## WHAT YOU ARE ASKED TO DO
Report how many lines below contain the word "Alle". Write only that number.

## RECORDS TO USE
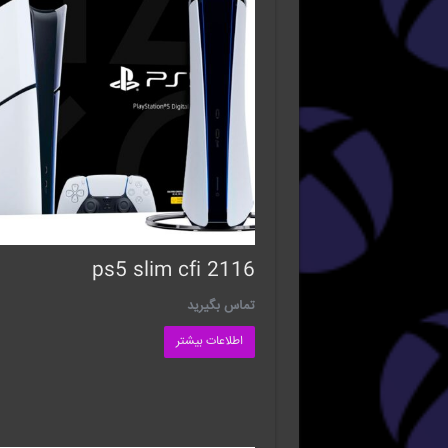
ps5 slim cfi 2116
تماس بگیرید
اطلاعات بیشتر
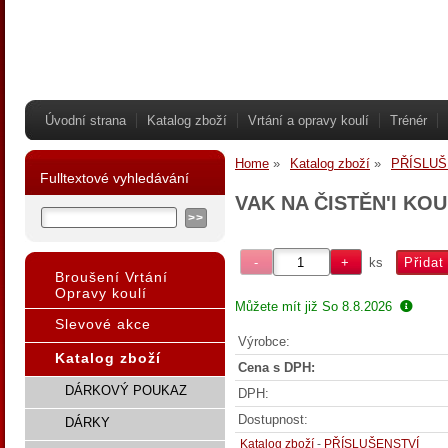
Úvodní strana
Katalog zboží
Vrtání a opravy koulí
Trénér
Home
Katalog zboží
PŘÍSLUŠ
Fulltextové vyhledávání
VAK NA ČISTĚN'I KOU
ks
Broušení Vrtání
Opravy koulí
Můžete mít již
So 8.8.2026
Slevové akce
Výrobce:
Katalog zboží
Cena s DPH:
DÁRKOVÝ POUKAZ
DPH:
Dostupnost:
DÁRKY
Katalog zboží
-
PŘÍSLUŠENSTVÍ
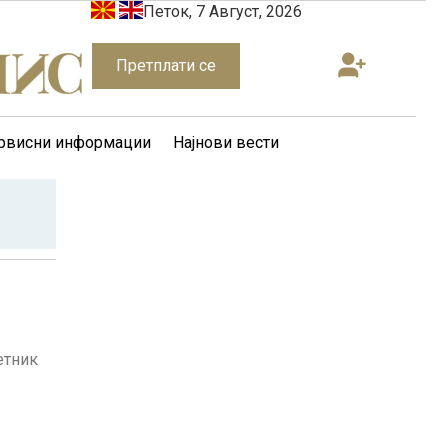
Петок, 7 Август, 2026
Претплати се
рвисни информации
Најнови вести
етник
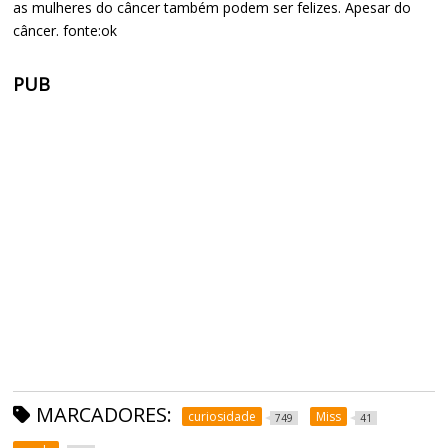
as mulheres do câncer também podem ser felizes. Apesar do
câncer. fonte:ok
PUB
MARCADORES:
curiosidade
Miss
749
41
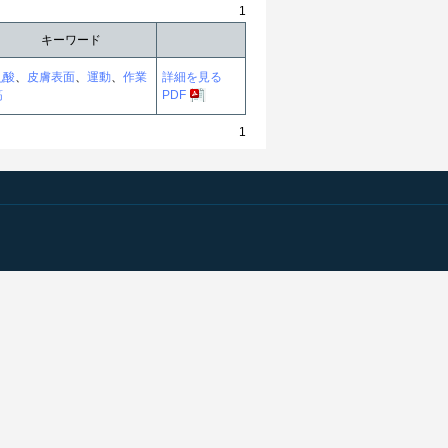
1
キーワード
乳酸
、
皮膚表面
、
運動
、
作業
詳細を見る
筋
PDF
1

* * *

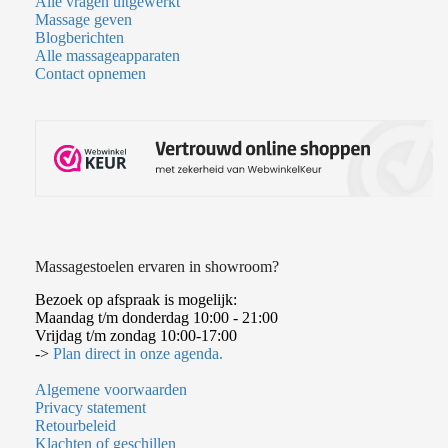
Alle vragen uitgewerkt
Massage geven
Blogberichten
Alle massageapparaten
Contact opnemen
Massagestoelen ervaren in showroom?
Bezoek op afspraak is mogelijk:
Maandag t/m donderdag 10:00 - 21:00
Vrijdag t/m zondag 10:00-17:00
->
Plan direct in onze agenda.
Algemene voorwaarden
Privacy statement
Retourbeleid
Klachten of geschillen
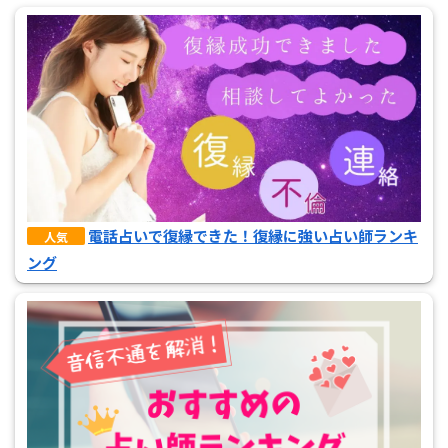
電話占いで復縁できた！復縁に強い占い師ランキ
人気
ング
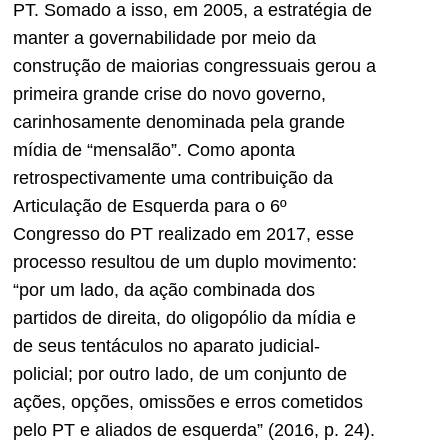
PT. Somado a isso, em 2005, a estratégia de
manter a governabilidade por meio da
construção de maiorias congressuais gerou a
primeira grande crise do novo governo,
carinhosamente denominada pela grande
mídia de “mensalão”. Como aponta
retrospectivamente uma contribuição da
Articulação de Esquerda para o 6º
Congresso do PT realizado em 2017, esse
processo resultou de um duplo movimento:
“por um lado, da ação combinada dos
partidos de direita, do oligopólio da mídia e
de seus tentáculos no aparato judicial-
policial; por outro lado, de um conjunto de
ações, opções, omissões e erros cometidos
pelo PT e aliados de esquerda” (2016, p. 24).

## RESPONSE BOX
2